# Exercise
Retype, exactly and completely, the listing that comes next, skipping its images.

# Excerpted data
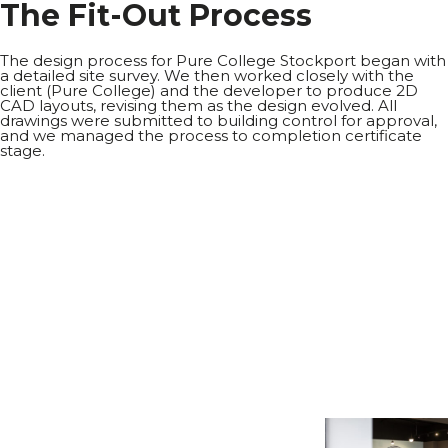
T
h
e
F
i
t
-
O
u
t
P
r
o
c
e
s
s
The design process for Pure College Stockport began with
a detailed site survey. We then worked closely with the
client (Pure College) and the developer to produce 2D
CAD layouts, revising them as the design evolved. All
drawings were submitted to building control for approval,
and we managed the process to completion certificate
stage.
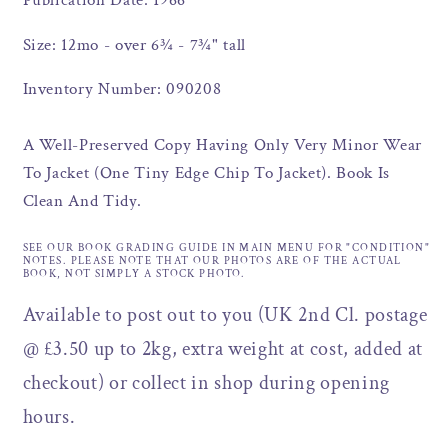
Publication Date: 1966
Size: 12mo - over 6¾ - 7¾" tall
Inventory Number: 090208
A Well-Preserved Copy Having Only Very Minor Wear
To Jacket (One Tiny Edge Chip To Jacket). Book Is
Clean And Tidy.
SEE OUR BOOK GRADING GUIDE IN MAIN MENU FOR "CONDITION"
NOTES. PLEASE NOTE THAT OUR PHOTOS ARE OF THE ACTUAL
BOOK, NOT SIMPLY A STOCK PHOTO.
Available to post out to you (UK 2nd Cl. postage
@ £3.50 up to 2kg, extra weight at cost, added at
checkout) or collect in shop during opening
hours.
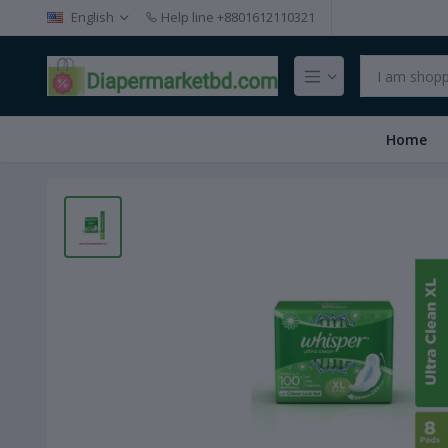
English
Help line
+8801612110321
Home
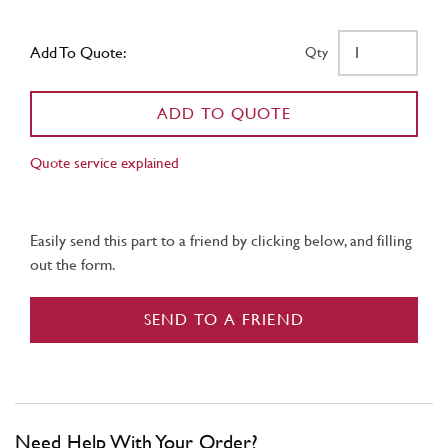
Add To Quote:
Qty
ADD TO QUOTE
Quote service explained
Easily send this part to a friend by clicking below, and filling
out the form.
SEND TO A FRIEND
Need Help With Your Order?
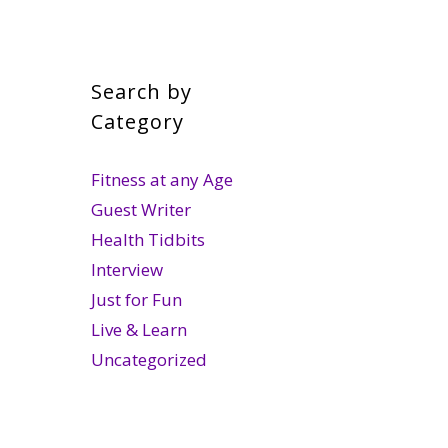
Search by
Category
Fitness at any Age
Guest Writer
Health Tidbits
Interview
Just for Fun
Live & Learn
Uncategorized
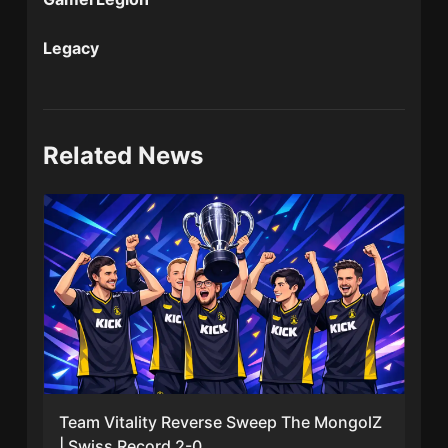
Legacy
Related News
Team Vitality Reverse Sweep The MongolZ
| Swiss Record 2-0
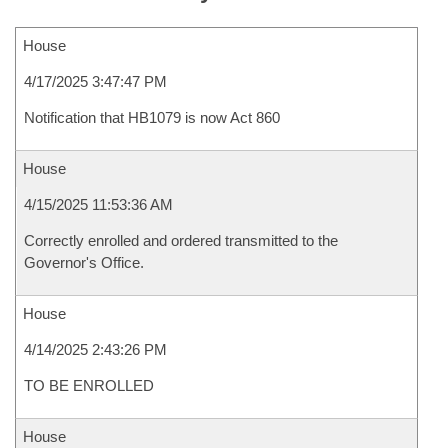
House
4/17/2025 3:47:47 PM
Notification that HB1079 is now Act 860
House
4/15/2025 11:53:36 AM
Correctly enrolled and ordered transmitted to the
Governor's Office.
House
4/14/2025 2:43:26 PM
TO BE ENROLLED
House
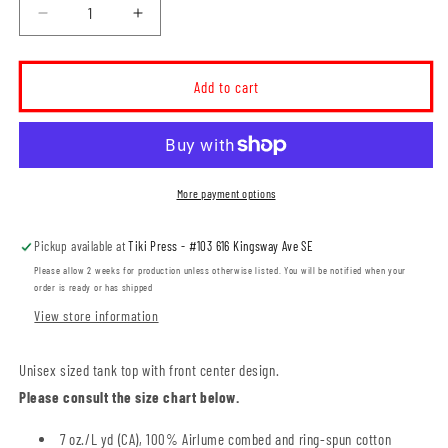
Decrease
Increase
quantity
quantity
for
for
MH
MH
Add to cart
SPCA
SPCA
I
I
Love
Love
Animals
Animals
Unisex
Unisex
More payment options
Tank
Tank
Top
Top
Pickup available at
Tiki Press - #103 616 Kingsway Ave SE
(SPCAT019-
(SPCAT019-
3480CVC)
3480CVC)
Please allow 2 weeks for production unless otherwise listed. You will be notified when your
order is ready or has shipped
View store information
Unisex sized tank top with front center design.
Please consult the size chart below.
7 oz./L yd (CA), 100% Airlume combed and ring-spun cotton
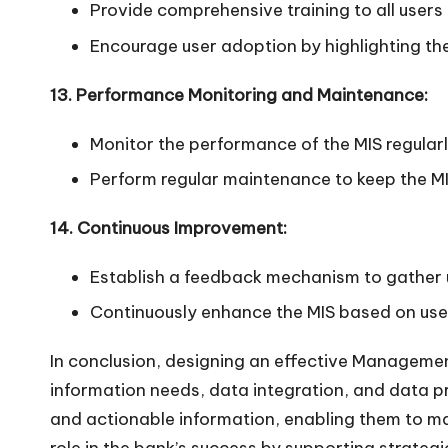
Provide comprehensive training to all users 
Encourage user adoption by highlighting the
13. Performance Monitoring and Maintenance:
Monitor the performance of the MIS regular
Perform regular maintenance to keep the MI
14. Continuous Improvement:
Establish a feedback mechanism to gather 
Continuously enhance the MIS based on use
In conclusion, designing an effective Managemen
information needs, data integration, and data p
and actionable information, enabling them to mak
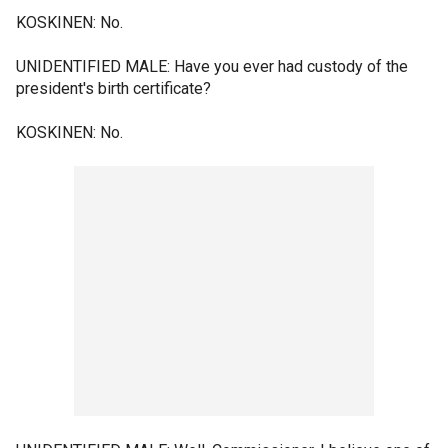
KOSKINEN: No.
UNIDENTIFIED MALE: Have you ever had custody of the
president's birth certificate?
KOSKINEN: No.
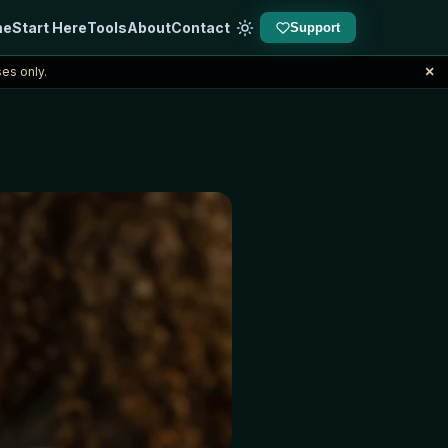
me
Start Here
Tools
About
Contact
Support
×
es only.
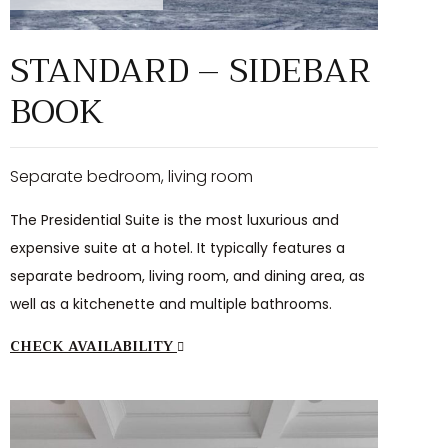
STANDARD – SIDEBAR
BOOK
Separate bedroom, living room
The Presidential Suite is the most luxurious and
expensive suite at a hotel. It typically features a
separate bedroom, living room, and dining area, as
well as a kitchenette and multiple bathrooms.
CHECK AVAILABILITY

# Output of the task
T
h
e
F
i
t
-
O
u
t
P
r
o
c
e
s
s
The design process for Pure College Stockport began with
a detailed site survey. We then worked closely with the
client (Pure College) and the developer to produce 2D
CAD layouts, revising them as the design evolved. All
drawings were submitted to building control for approval,
and we managed the process to completion certificate
stage.
Publication Date: 1966
Size: 12mo - over 6¾ - 7¾" tall
Inventory Number: 090208
A Well-Preserved Copy Having Only Very Minor Wear
To Jacket (One Tiny Edge Chip To Jacket). Book Is
Clean And Tidy.
SEE OUR BOOK GRADING GUIDE IN MAIN MENU FOR "CONDITION"
NOTES. PLEASE NOTE THAT OUR PHOTOS ARE OF THE ACTUAL
BOOK, NOT SIMPLY A STOCK PHOTO.
Available to post out to you (UK 2nd Cl. postage
@ £3.50 up to 2kg, extra weight at cost, added at
checkout) or collect in shop during opening
hours.
English
Help line
+8801612110321
Home
Add To Quote:
Qty
ADD TO QUOTE
Quote service explained
Easily send this part to a friend by clicking below, and filling
out the form.
SEND TO A FRIEND
Need Help With Your Order?
Search by
Category
Fitness at any Age
Guest Writer
Health Tidbits
Interview
Just for Fun
Live & Learn
Uncategorized
Legacy
Related News
Team Vitality Reverse Sweep The MongolZ
| Swiss Record 2-0
House
4/17/2025 3:47:47 PM
Notification that HB1079 is now Act 860
House
4/15/2025 11:53:36 AM
Correctly enrolled and ordered transmitted to the
Governor's Office.
House
4/14/2025 2:43:26 PM
TO BE ENROLLED
House
Decrease
Increase
quantity
quantity
for
for
MH
MH
Add to cart
SPCA
SPCA
I
I
Love
Love
Animals
Animals
Unisex
Unisex
More payment options
Tank
Tank
Top
Top
Pickup available at
Tiki Press - #103 616 Kingsway Ave SE
(SPCAT019-
(SPCAT019-
3480CVC)
3480CVC)
Please allow 2 weeks for production unless otherwise listed. You will be notified when your
order is ready or has shipped
View store information
Unisex sized tank top with front center design.
Please consult the size chart below.
7 oz./L yd (CA), 100% Airlume combed and ring-spun cotton
Provide comprehensive training to all users 
Encourage user adoption by highlighting the
13. Performance Monitoring and Maintenance:
Monitor the performance of the MIS regular
Perform regular maintenance to keep the MI
14. Continuous Improvement:
Establish a feedback mechanism to gather 
Continuously enhance the MIS based on use
In conclusion, designing an effective Managemen
information needs, data integration, and data p
and actionable information, enabling them to mak
KOSKINEN: No.
UNIDENTIFIED MALE: Have you ever had custody of the
president's birth certificate?
KOSKINEN: No.
me
Start Here
Tools
About
Contact
Support
×
es only.
STANDARD – SIDEBAR
BOOK
Separate bedroom, living room
The Presidential Suite is the most luxurious and
expensive suite at a hotel. It typically features a
separate bedroom, living room, and dining area, as
well as a kitchenette and multiple bathrooms.
CHECK AVAILABILITY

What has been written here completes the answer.